- Born: April 16, 1925 Sibiu, Kingdom of Romania
- Died: January 5, 2012 (aged 86)
- Resting place: Bucharest Sephardic Jewish Cemetery
- Known for: Film director

= Bițu Fălticineanu =

Romanian film director (1925–2012)

Bițu Fălticineanu (April 16, 1925 – January 5, 2012) was a Romanian film director.

== Biography ==
Fălticineanu was born in the city of Sibiu in 1925. Throughout his career, he worked with artists at the Constantin Tanase Theatre, creating entertainment duos such as Stela Popescu and Alexandru Arşinel, and Nae Lăzărescu and Vasile Muraru.

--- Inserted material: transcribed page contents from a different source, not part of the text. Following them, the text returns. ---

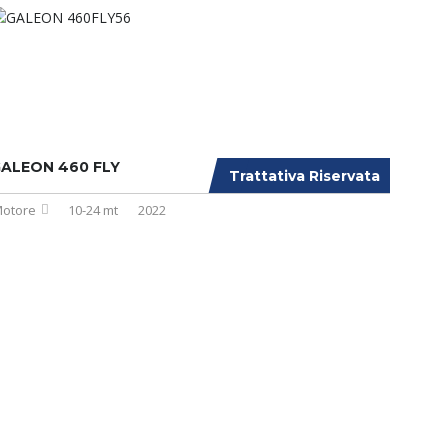
ALEON 460 FLY
Trattativa Riservata
otore
10-24 mt
2022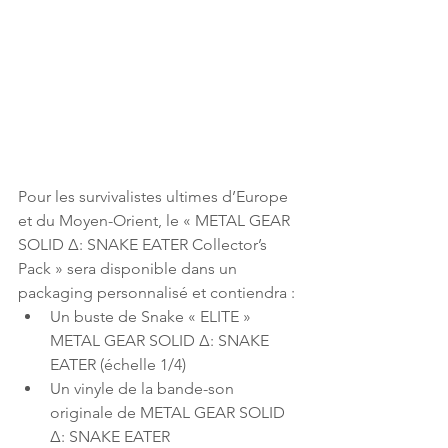
Pour les survivalistes ultimes d’Europe 
et du Moyen-Orient, le « METAL GEAR 
SOLID Δ: SNAKE EATER Collector’s 
Pack » sera disponible dans un 
packaging personnalisé et contiendra :
Un buste de Snake « ELITE » 
METAL GEAR SOLID Δ: SNAKE 
EATER (échelle 1/4)
Un vinyle de la bande-son 
originale de METAL GEAR SOLID 
Δ: SNAKE EATER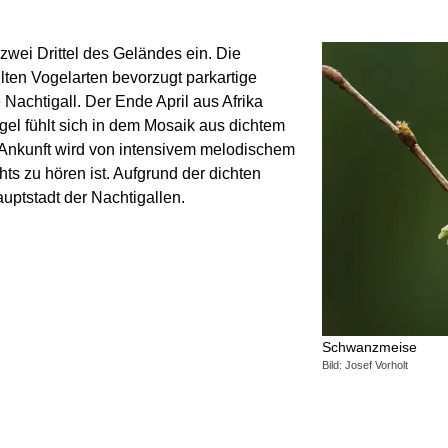
wei Drittel des Geländes ein. Die
lten Vogelarten bevorzugt parkartige
Nachtigall. Der Ende April aus Afrika
l fühlt sich in dem Mosaik aus dichtem
Ankunft wird von intensivem melodischem
ts zu hören ist. Aufgrund der dichten
auptstadt der Nachtigallen.
Schwanzmeise
Bild: Josef Vorholt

In the 2011–2012 performance season at the Constantin Theatre, many of his works were performed, such as "Applause, Applause", "Idols of Women", "Revista Magazinelor", and "Arca lui Nae şi Vasile". He also directed "Hello, here is Stroe!", which was dedicated to the 105th anniversary of the birth of Nicolae Stroe. He produced over 200 shows throughout his career, working as long as just a year before his death.

He died on January 5, 2012, of a long-term illness, and is buried in the Bucharest Sephardic Jewish Cemetery.